Venezuela: Opposition says shots fired at election campaign caravan | Reuters

Venezuela’s opposition said on Sunday shots were fired at one of its candidates’ campaign caravan in a poor neighborhood of Caracas amid rising national tensions over next month’s parliamentary election. President Nicolas Maduro has said the Dec. 6 vote for a new National Assembly is the toughest election the ruling socialists have faced in their nearly 17-year government and polls show widespread voter anger at Venezuela’s economic crisis. The opposition Democratic Unity coalition believes the poll could mark the beginning of the end for “Chavismo,” as the ruling movement is known for its founder Hugo Chavez.

Venezuela: Election board raps small party for ‘confusing’ voters | Reuters

Venezuela’s election board on Thursday banned advertisements by a small political party whose slogans mimic the main opposition coalition in what critics say is part of a campaign by the government to tilt next month’s parliamentary election. President Nicolas Maduro has said the Dec. 6 vote for a new National Assembly is the toughest the socialists have faced in their 17-year rule. The opposition believes the poll may mark the beginning of the end for the governing “Chavismo” movement. Controversy has swirled for weeks around the MIN Unity party, whose name, symbols and slogans are similar to the opposition coalition Democratic Unity, which says it is an obvious attempt to confuse voters.

Venezuela: Could anger over violence, shortages shift political tide? | CSMonitor

On a recent Sunday, volunteers were sitting under a red tarp in the capital’s shopping district burning up the phones – cajoling people to abandon their weekend plans and come out to “vote.” That there was nothing to vote for – that this was simply a drill, five weeks before the Dec. 6 legislative election – was one more sign about how much the ruling party has riding on the ballot. For the first time in more than a decade, all major polls show that the opposition is running far ahead in next month’s legislative races. Sixteen years of socialist rule, first by the late Hugo Chavez and now his successor Nicolas Maduro, have left the nation weary.
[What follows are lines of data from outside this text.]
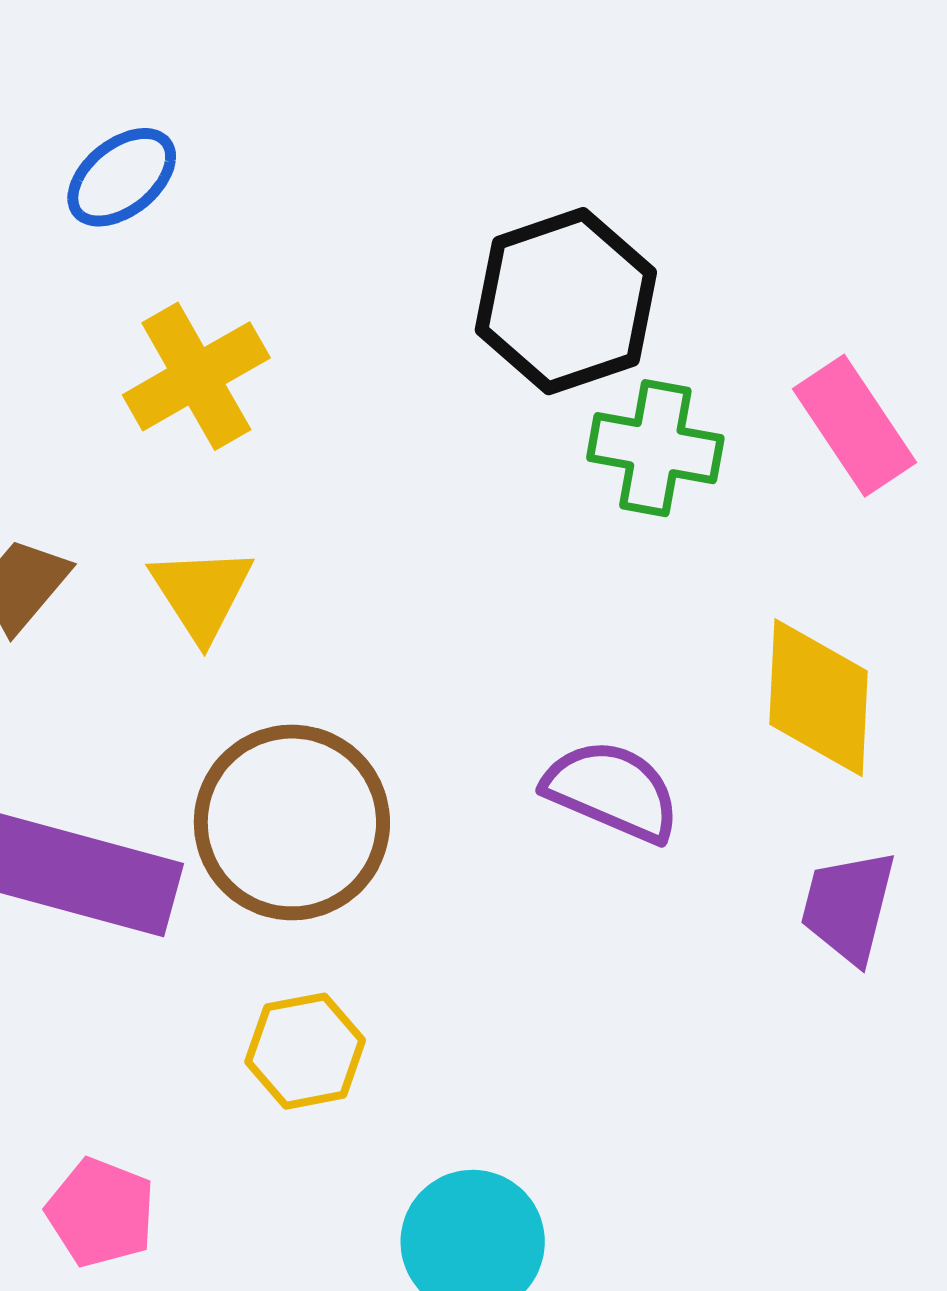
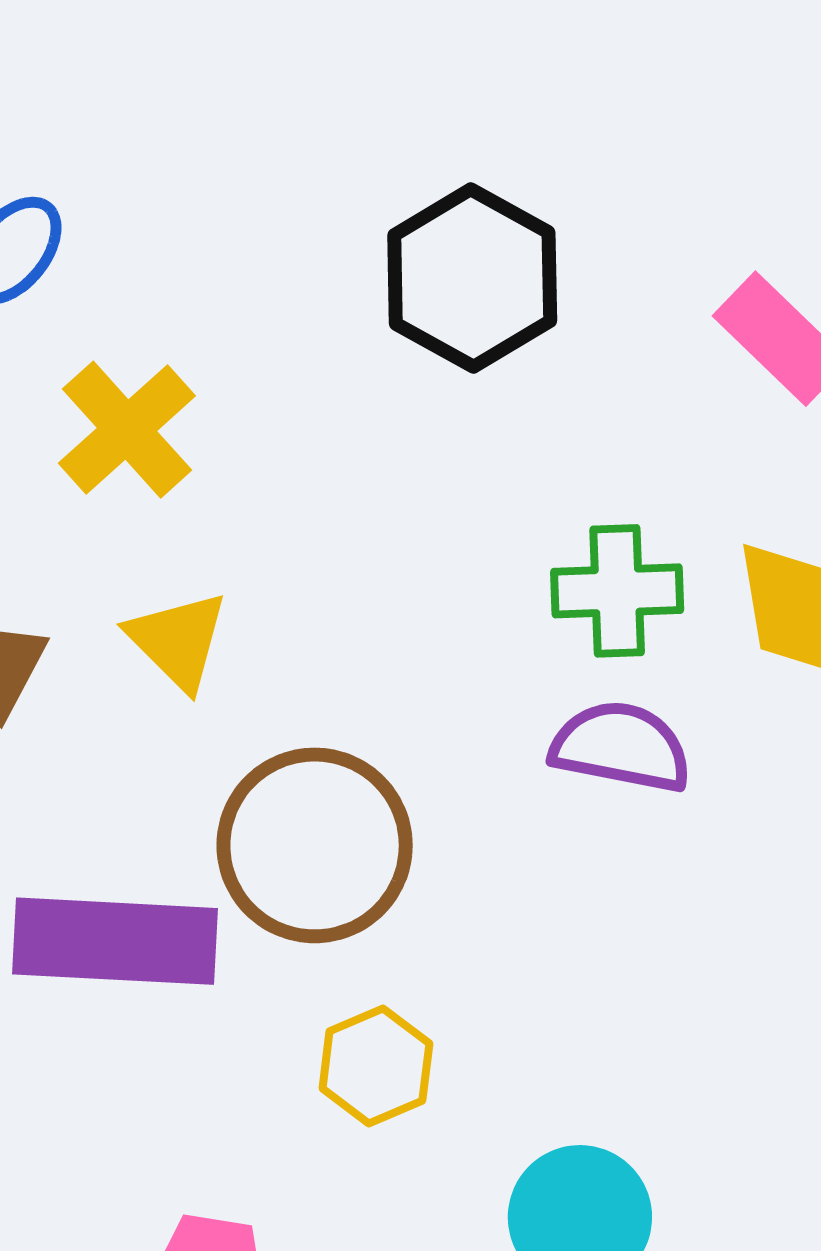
green cross: (655, 448) -> (617, 591), moved

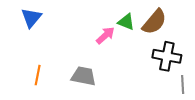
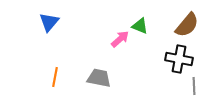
brown semicircle: (154, 22) -> (187, 25), moved

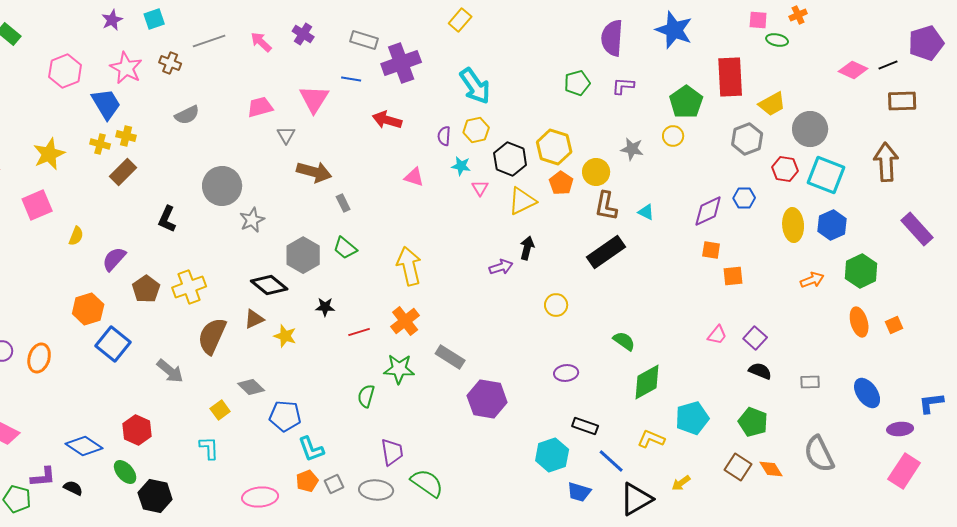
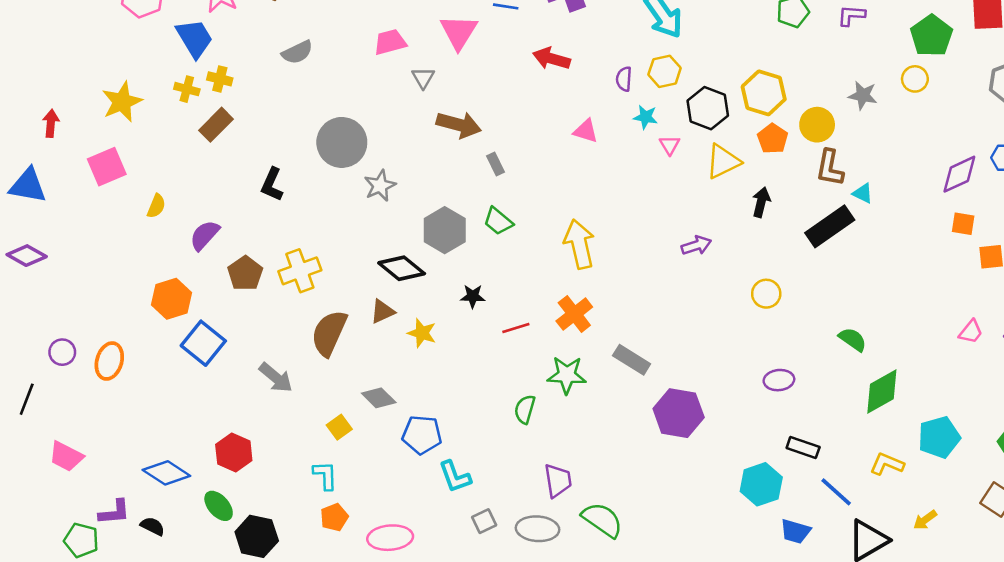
cyan triangle: (646, 212) -> (863, 193), moved
black arrow: (527, 248) -> (761, 202), moved
orange pentagon: (307, 481) -> (334, 517), moved

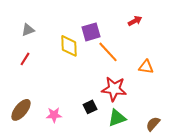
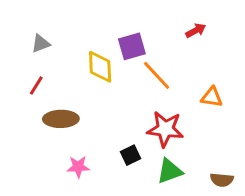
brown ellipse: (21, 110) -> (61, 119), moved, turned 50
brown semicircle: (153, 124) -> (222, 180), turned -126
Venezuela: Opposition decries confusing candidates in high-stakes congressional elections | Associated Press

The ballot for congressional elections in which Venezuela’s ruling socialists face their stiffest challenge in 16 years is dizzying enough in this industrial state, with more than two dozen parties on the ballot. But most worrisome for incumbent Ismael Garcia, a fierce opponent of the deeply-unpopular socialist administration, is a 28-year-old parking lot attendant whose name will appear directly beside his on the ballot, under a nearly identical party title and logo. He, too, is named Ismael Garcia. And three weeks ahead of the Dec. 6 vote he has yet to make a public campaign appearance or even explain his platform. The result has been a bizarre campaign in which political veteran Ismael Garcia, 61, is mostly focused on helping voters identify him correctly when they go to the polls.
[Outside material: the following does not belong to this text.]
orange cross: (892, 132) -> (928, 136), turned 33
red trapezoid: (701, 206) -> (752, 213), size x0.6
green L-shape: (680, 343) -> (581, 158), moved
Venezuela: OAS chief slams Venezuela over election observation | Reuters

The Secretary General of the Organization of American States (OAS) on Tuesday severely criticized the head of Venezuela’s electoral board in a harshly-worded letter saying authorities were failing to ensure fair elections in December. The OAS’ Luis Almagro wrote a 19-page letter to Tibisay Lucena, who heads Venezuela’s National Electoral Council (CNE), urging her to level the playing field between the Socialist Party and opposition. “There are reasons to believe that the conditions in which people will vote … aren’t right now as transparent and just as the (electoral council) ought to guarantee,” wrote Almagro. He was responding to a letter from Lucena which was not made public. The CNE did not respond to a request for comment.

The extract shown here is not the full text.